Menurut kesaksian Amelia Yani dalam biografi ayahnya berjudul Achmad Yani Tumbal Revolusi (1988), Hari Sinterklas menjadi momen yang paling dinantikan oleh anak-anak.

"Kami percaya Sinterklas akan datang tengah malam dan mengirim banyak hadiah," kenang Amelia.

Namun, suasana penuh kegembiraan itu berakhir secara tiba-tiba pada 1957 akibat sentimen Soekarno terhadap orang Belanda di Tanah Air. Sejarawan M.C. Ricklefs dalam Sejarah Indonesia Modern (1999) mencatat, sentimen itu muncul akibat kegagalan diplomasi Indonesia di Perserikatan Bangsa-Bangsa (PBB) terkait permasalahan Irian Barat. Saat itu, Irian Barat (Kini Papua) belum menjadi bagian Indonesia. 

Akibatnya, dua hari setelah keputusan PBB tidak memberi kabar baik bagi Indonesia, Kabinet Djuanda mulai membahas langkah-langkah balasan terhadap Belanda. Pemerintah mencabut hak pendaratan pesawat-pesawat maskapai asal Belanda dan melarang peredaran surat kabar dan film Belanda. Langkah ini juga membuat serikat buruh mengambil alih perusahaan-perusahaan milik Belanda pada 3 Desember 1957.

Sampai akhirnya, kemarahan publik mencapai puncaknya pada 5 Desember 1957 atau tepat pada Hari Sinterklas. Pada hari itu, Presiden Soekarno melalui Departemen Kehakiman secara resmi mengusir sekitar 46.000 warga Belanda yang masih tinggal di Indonesia.

Alhasil, tanggal tersebut yang seharusnya dirayakan dengan bertukar kado dan bernyanyi berubah menjadi duka. Peristiwa ini kemudian dikenang dengan sebutan Sinterklas Hitam. Di kalangan orang Belanda yang kian terdesak, mereka kemudian memilih keluar dari Indonesia. 

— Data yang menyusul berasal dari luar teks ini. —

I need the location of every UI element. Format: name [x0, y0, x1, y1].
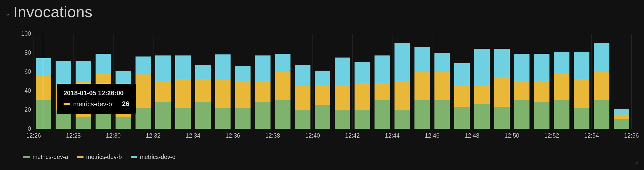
bar-segment-metrics-dev-a — [534, 102, 550, 129]
tooltip-value: 26 — [122, 99, 129, 109]
bar-segment-metrics-dev-c — [394, 43, 410, 81]
bar[interactable] — [295, 65, 310, 129]
bar-segment-metrics-dev-a — [434, 100, 450, 129]
bar[interactable] — [514, 54, 530, 129]
bar[interactable] — [355, 62, 370, 129]
y-axis-tick: 20 — [16, 106, 31, 113]
bar[interactable] — [315, 71, 330, 129]
bar-segment-metrics-dev-c — [56, 61, 71, 85]
bar[interactable] — [255, 55, 271, 129]
bar-segment-metrics-dev-c — [315, 71, 330, 85]
bar-segment-metrics-dev-b — [215, 80, 231, 108]
bar[interactable] — [155, 55, 171, 129]
bar[interactable] — [215, 54, 231, 129]
bar[interactable] — [175, 55, 191, 129]
bar-segment-metrics-dev-c — [96, 54, 111, 73]
gridline-v — [233, 34, 233, 129]
bar[interactable] — [454, 63, 470, 129]
x-axis-tick: 12:56 — [624, 132, 639, 139]
panel-title: Invocations — [13, 3, 92, 21]
bar-segment-metrics-dev-a — [155, 102, 171, 129]
x-axis-tick: 12:46 — [425, 132, 440, 139]
x-axis-tick: 12:50 — [504, 132, 519, 139]
x-axis-tick: 12:54 — [584, 132, 599, 139]
y-axis-tick: 100 — [16, 30, 31, 37]
bar-segment-metrics-dev-c — [414, 47, 430, 72]
gridline-h — [34, 129, 631, 129]
bar-segment-metrics-dev-c — [136, 56, 151, 74]
x-axis-tick: 12:28 — [66, 132, 81, 139]
gridline-v — [392, 34, 392, 129]
bar[interactable] — [574, 52, 589, 129]
collapse-chevron-icon[interactable]: ⌄ — [5, 10, 11, 17]
gridline-v — [74, 34, 74, 129]
x-axis-tick: 12:42 — [345, 132, 360, 139]
bar-segment-metrics-dev-b — [474, 85, 490, 104]
bar[interactable] — [136, 56, 151, 129]
bar-segment-metrics-dev-a — [215, 108, 231, 129]
bar[interactable] — [614, 109, 629, 129]
chart-frame: 02040608010012:2612:2812:3012:3212:3412:… — [5, 28, 639, 165]
gridline-v — [113, 34, 113, 129]
y-axis-tick: 60 — [16, 68, 31, 75]
bar-segment-metrics-dev-c — [275, 54, 290, 72]
bar-segment-metrics-dev-c — [614, 109, 629, 114]
legend-item-c[interactable]: metrics-dev-c — [131, 154, 175, 160]
legend-label: metrics-dev-a — [33, 154, 68, 160]
bar[interactable] — [474, 49, 490, 129]
bar[interactable] — [554, 52, 569, 129]
bar-segment-metrics-dev-a — [275, 100, 290, 129]
bar-segment-metrics-dev-a — [594, 100, 609, 129]
legend-item-b[interactable]: metrics-dev-b — [77, 154, 122, 160]
bar-segment-metrics-dev-b — [355, 83, 370, 110]
x-axis-tick: 12:34 — [186, 132, 201, 139]
bar-segment-metrics-dev-b — [574, 79, 589, 108]
bar[interactable] — [594, 43, 609, 129]
bar-segment-metrics-dev-a — [554, 100, 569, 129]
bar-segment-metrics-dev-c — [235, 66, 251, 81]
bar-segment-metrics-dev-a — [96, 111, 111, 129]
hover-crosshair — [43, 34, 43, 129]
panel-header[interactable]: ⌄ Invocations — [0, 0, 644, 21]
bar[interactable] — [434, 53, 450, 129]
resize-handle-icon[interactable] — [635, 160, 638, 164]
gridline-v — [153, 34, 153, 129]
x-axis-tick: 12:44 — [385, 132, 400, 139]
legend-item-a[interactable]: metrics-dev-a — [23, 154, 68, 160]
bar[interactable] — [275, 54, 290, 129]
bar-segment-metrics-dev-c — [335, 58, 350, 85]
bar-segment-metrics-dev-b — [36, 75, 51, 100]
bar[interactable] — [375, 55, 390, 129]
bar-segment-metrics-dev-c — [76, 61, 91, 81]
bar-segment-metrics-dev-a — [375, 100, 390, 129]
bar-segment-metrics-dev-c — [215, 54, 231, 80]
bar[interactable] — [36, 58, 51, 129]
tooltip-series-label: metrics-dev-b: — [73, 99, 114, 109]
chart-tooltip: 2018-01-05 12:26:00metrics-dev-b:26 — [57, 84, 136, 114]
y-axis-tick: 40 — [16, 87, 31, 94]
bar-segment-metrics-dev-a — [414, 100, 430, 129]
bar[interactable] — [195, 65, 211, 129]
bar[interactable] — [534, 54, 550, 129]
bar-segment-metrics-dev-c — [375, 55, 390, 83]
bar-segment-metrics-dev-a — [76, 117, 91, 129]
bar[interactable] — [394, 43, 410, 129]
bar-segment-metrics-dev-a — [514, 100, 530, 129]
gridline-v — [512, 34, 512, 129]
bar[interactable] — [494, 49, 510, 129]
bar[interactable] — [414, 47, 430, 129]
bar-segment-metrics-dev-a — [255, 102, 271, 129]
bar-segment-metrics-dev-b — [235, 81, 251, 108]
x-axis-tick: 12:52 — [544, 132, 559, 139]
bar-segment-metrics-dev-b — [434, 72, 450, 100]
bar-segment-metrics-dev-a — [454, 107, 470, 129]
bar-segment-metrics-dev-a — [315, 105, 330, 129]
bar[interactable] — [235, 66, 251, 129]
bar-segment-metrics-dev-c — [295, 65, 310, 86]
gridline-v — [552, 34, 552, 129]
bar-segment-metrics-dev-b — [454, 85, 470, 107]
bar[interactable] — [335, 58, 350, 129]
bar-segment-metrics-dev-b — [414, 72, 430, 100]
y-axis-tick: 0 — [16, 125, 31, 132]
chart-plot-area[interactable]: 02040608010012:2612:2812:3012:3212:3412:… — [34, 34, 631, 129]
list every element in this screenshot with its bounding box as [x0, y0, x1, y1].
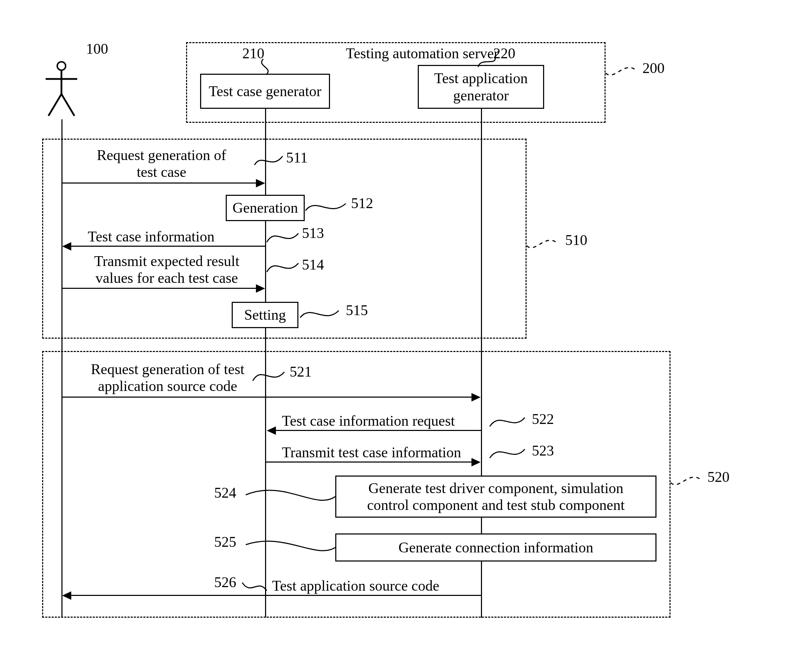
msg-523-text: Transmit test case information: [282, 444, 461, 461]
wave-515: [300, 305, 341, 323]
msg-511-text: Request generation oftest case: [74, 147, 249, 181]
msg-522-ref: 522: [532, 411, 554, 428]
arrow-523: [266, 462, 471, 462]
server-frame-title: Testing automation server: [346, 45, 499, 62]
activity-515-ref: 515: [346, 302, 368, 319]
activity-525: Generate connection information: [335, 534, 657, 561]
test-case-generator-label: Test case generator: [209, 83, 321, 100]
arrow-521: [62, 397, 471, 398]
activity-524: Generate test driver component, simulati…: [335, 475, 657, 518]
phase2-frame-ref-curve: [670, 472, 704, 496]
activity-515: Setting: [232, 302, 298, 328]
activity-524-l1: Generate test driver component, simulati…: [368, 480, 623, 496]
msg-511-ref: 511: [286, 149, 308, 166]
msg-521-text: Request generation of testapplication so…: [72, 361, 263, 395]
msg-521-ref: 521: [290, 363, 312, 380]
wave-523: [490, 444, 527, 463]
wave-511: [254, 151, 283, 168]
msg-513-text: Test case information: [88, 228, 215, 245]
activity-525-label: Generate connection information: [398, 539, 593, 556]
msg-514-text: Transmit expected resultvalues for each …: [72, 253, 261, 287]
activity-515-label: Setting: [244, 306, 286, 323]
arrow-526-head: [62, 591, 71, 600]
svg-line-4: [62, 94, 74, 116]
phase1-frame-ref-curve: [527, 235, 560, 260]
test-app-generator-label-l2: generator: [453, 87, 509, 104]
svg-point-0: [57, 62, 66, 70]
arrow-523-head: [471, 458, 481, 466]
arrow-521-head: [471, 393, 481, 402]
activity-512-label: Generation: [232, 199, 298, 216]
arrow-513-head: [62, 242, 71, 251]
msg-523-ref: 523: [532, 442, 554, 459]
activity-525-ref: 525: [214, 534, 236, 550]
activity-512-ref: 512: [351, 195, 373, 212]
svg-line-3: [49, 94, 62, 116]
user-ref-label: 100: [86, 41, 108, 57]
wave-512: [305, 198, 347, 216]
arrow-522-head: [267, 426, 276, 435]
wave-525: [246, 537, 335, 556]
activity-512: Generation: [226, 195, 305, 221]
arrow-513: [70, 246, 265, 247]
wave-210: [260, 59, 277, 75]
msg-514-ref: 514: [302, 256, 324, 273]
msg-522-text: Test case information request: [282, 412, 455, 429]
activity-524-ref: 524: [214, 484, 236, 501]
wave-522: [490, 412, 527, 432]
server-frame-ref-curve: [606, 62, 639, 87]
test-app-generator-box: Test application generator: [418, 65, 544, 109]
arrow-511: [62, 182, 256, 184]
msg-526-text: Test application source code: [272, 577, 439, 594]
phase1-frame-ref-label: 510: [565, 232, 587, 249]
msg-526-ref: 526: [214, 574, 236, 591]
activity-524-l2: control component and test stub componen…: [367, 497, 625, 513]
arrow-522: [274, 430, 481, 431]
test-case-generator-box: Test case generator: [200, 74, 330, 109]
wave-526: [242, 578, 269, 594]
test-app-generator-label-l1: Test application: [434, 70, 528, 86]
arrow-514: [62, 288, 256, 289]
server-frame-ref-label: 200: [642, 60, 665, 76]
arrow-526: [70, 595, 481, 596]
wave-521: [253, 367, 286, 384]
msg-513-ref: 513: [302, 225, 324, 241]
wave-513: [267, 228, 298, 246]
wave-220: [478, 57, 497, 68]
wave-514: [267, 258, 298, 277]
wave-524: [246, 486, 335, 507]
phase2-frame-ref-label: 520: [708, 469, 729, 485]
user-icon: [42, 60, 81, 119]
arrow-511-head: [256, 179, 265, 187]
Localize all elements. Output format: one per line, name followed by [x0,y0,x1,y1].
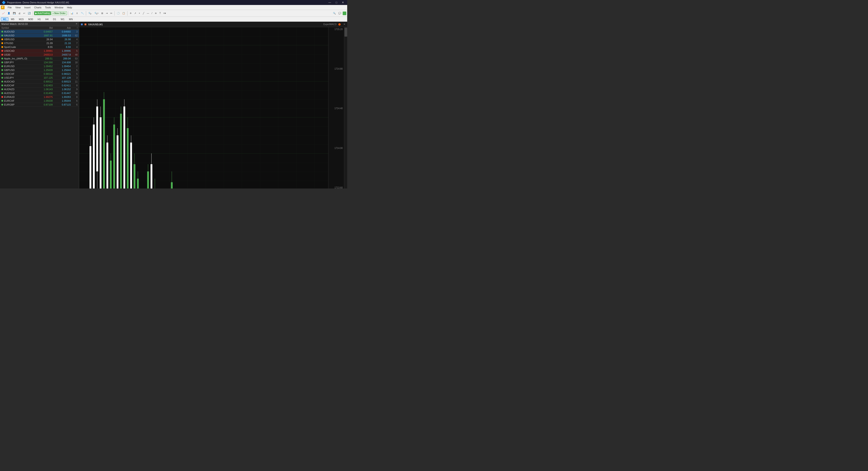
mw-spread-audusd: 3 [71,31,78,33]
chart-vscroll-thumb[interactable] [344,28,347,37]
svg-rect-18 [93,125,95,188]
tf-h4[interactable]: H4 [43,18,51,21]
tf-m15[interactable]: M15 [17,18,26,21]
minimize-button[interactable]: — [327,0,333,4]
market-watch-header: Market Watch: 06:53:33 ✕ [0,22,79,26]
line-tool-button[interactable]: ╱ [142,11,145,15]
zoom-in-button[interactable]: 🔍+ [93,11,100,15]
mw-row-eurgbp[interactable]: EURGBP 0.87109 0.87115 6 [0,103,79,107]
toolbar-separator-2 [68,11,68,15]
mw-spread-xtiusd: 7 [71,42,78,44]
tf-h1[interactable]: H1 [35,18,43,21]
chart-close-btn[interactable]: ✕ [343,23,345,26]
more-tools-button[interactable]: ≡▾ [162,11,167,15]
mw-row-euraud[interactable]: EURAUD 1.69275 1.69283 8 [0,95,79,99]
zoom-fit-button[interactable]: ⊞ [100,11,104,15]
mw-row-eurchf[interactable]: EURCHF 1.05638 1.05644 6 [0,99,79,103]
undo-button[interactable]: ↩ [22,11,26,15]
mw-row-xbrusd[interactable]: XBRUSD 26.94 26.98 4 [0,37,79,41]
menu-insert[interactable]: Insert [22,6,32,9]
bar-chart-button[interactable]: 📊 [69,11,74,15]
mw-dot-eurgbp [1,104,3,105]
expert-advisor-button[interactable]: 🔄 [27,11,32,15]
new-order-button[interactable]: + New Order [51,11,67,15]
menu-charts[interactable]: Charts [32,6,43,9]
zoom-out-button[interactable]: 🔍- [87,11,93,15]
cursor-button[interactable]: ↗ [133,11,137,15]
line-chart-button[interactable]: 📉 [80,11,85,15]
mw-bid-usdjpy: 107.125 [35,76,53,79]
market-watch-close[interactable]: ✕ [75,22,78,25]
market-watch-list: AUDUSD 0.64657 0.64660 3 XAUUSD 1687.91 … [0,30,79,188]
mw-bid-usdchf: 0.96516 [35,72,53,75]
mw-symbol-us30: US30 [1,53,35,56]
save-button[interactable]: 💾 [12,11,17,15]
menu-tools[interactable]: Tools [43,6,53,9]
mw-dot-xbrusd [1,38,3,40]
autotrading-button[interactable]: ▶ AutoTrading [34,11,51,15]
mw-row-apple_inc_(aapl.o)[interactable]: Apple_Inc_(AAPL.O) 288.51 289.04 53 [0,57,79,61]
hline-button[interactable]: — [146,11,150,15]
crosshair2-button[interactable]: + [138,11,141,15]
tf-d1[interactable]: D1 [51,18,58,21]
mw-row-audcad[interactable]: AUDCAD 0.90512 0.90523 11 [0,80,79,84]
chart-panel: XAUUSD,M1 ExpertMACD ✕ [79,22,347,188]
mw-row-audnzd[interactable]: AUDNZD 1.06143 1.06152 9 [0,88,79,91]
mw-row-eurusd[interactable]: EURUSD 1.09452 1.09454 2 [0,64,79,68]
text-button[interactable]: T [158,11,162,15]
candle-chart-button[interactable]: 🕯 [75,11,79,15]
trendline-button[interactable]: ∕ [151,11,153,15]
mw-row-audsgd[interactable]: AUDSGD 0.91409 0.91447 38 [0,91,79,95]
mw-row-xauusd[interactable]: XAUUSD 1687.91 1688.53 62 [0,34,79,37]
mw-spread-usdcad: 5 [71,50,78,52]
tf-m5[interactable]: M5 [9,18,16,21]
top-half: Market Watch: 06:53:33 ✕ Symbol Bid Ask … [0,22,347,188]
search-button[interactable]: 🔍 [332,11,337,15]
mw-bid-spotcrude: 8.55 [35,46,53,49]
mw-bid-us30: 24053.0 [35,53,53,56]
mw-bid-audusd: 0.64657 [35,30,53,33]
crosshair-button[interactable]: ✛ [129,11,133,15]
mw-row-us30[interactable]: US30 24053.0 24057.8 48 [0,53,79,57]
menu-file[interactable]: File [6,6,13,9]
app-logo: 🔷 [2,1,6,4]
maximize-button[interactable]: □ [334,0,339,4]
svg-rect-44 [137,179,139,188]
tf-m30[interactable]: M30 [26,18,35,21]
mw-row-usdchf[interactable]: USDCHF 0.96516 0.96521 5 [0,72,79,76]
template-button[interactable]: 📋 [121,11,126,15]
indicator-button[interactable]: 🕐 [116,11,121,15]
mw-symbol-eurchf: EURCHF [1,99,35,102]
close-button[interactable]: ✕ [340,0,345,4]
menu-window[interactable]: Window [53,6,65,9]
market-watch-title: Market Watch: 06:53:33 [1,23,28,25]
new-chart-button[interactable]: 📈 [1,11,6,15]
tf-w1[interactable]: W1 [59,18,67,21]
mw-dot-audusd [1,31,3,33]
mw-row-gbpusd[interactable]: GBPUSD 1.25639 1.25644 5 [0,68,79,72]
tf-m1[interactable]: M1 [1,18,8,21]
mw-row-gbpjpy[interactable]: GBPJPY 134.590 134.608 18 [0,61,79,64]
menu-help[interactable]: Help [65,6,74,9]
chart-expert-label: ExpertMACD [323,23,337,26]
mw-row-spotcrude[interactable]: SpotCrude 8.55 8.59 4 [0,45,79,49]
chart-vscrollbar[interactable] [344,27,347,188]
print-button[interactable]: 🖨 [17,11,22,15]
chart-canvas[interactable]: 1711.03 [79,27,328,188]
mw-ask-apple_inc_(aapl.o): 289.04 [53,57,71,60]
svg-rect-22 [100,117,101,188]
tf-mn[interactable]: MN [67,18,75,21]
mw-row-xtiusd[interactable]: XTIUSD 21.09 21.16 7 [0,41,79,45]
mw-row-audchf[interactable]: AUDCHF 0.62403 0.62411 8 [0,84,79,88]
fib-button[interactable]: ≋ [154,11,158,15]
scroll-end-button[interactable]: ↦ [109,11,113,15]
mw-row-usdjpy[interactable]: USDJPY 107.125 107.128 3 [0,76,79,80]
menu-view[interactable]: View [13,6,23,9]
main-content: Market Watch: 06:53:33 ✕ Symbol Bid Ask … [0,22,347,188]
community-button[interactable]: 💬 [337,11,342,15]
scroll-right-button[interactable]: ⇥ [105,11,109,15]
mw-dot-euraud [1,96,3,98]
mw-row-usdcad[interactable]: USDCAD 1.39991 1.39996 5 [0,49,79,53]
profile-button[interactable]: 👤 [6,11,11,15]
mw-row-audusd[interactable]: AUDUSD 0.64657 0.64660 3 [0,30,79,34]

Banyak dari mereka mencairkan seluruh tabungan dan bergegas membeli tiket pesawat. Sebagian lain harus berebut tempat di kapal laut untuk bisa segera pergi. Sejak peristiwa itulah, ketiadaan orang Belanda membuat perayaan Hari Sinterklas setiap 5 Desember yang dibarengi oleh kemunculan Pit Hitam (Zwarte Piet) perlahan menghilang dari rutinitas tahunan warga Indonesia hingga akhirnya benar-benar punah.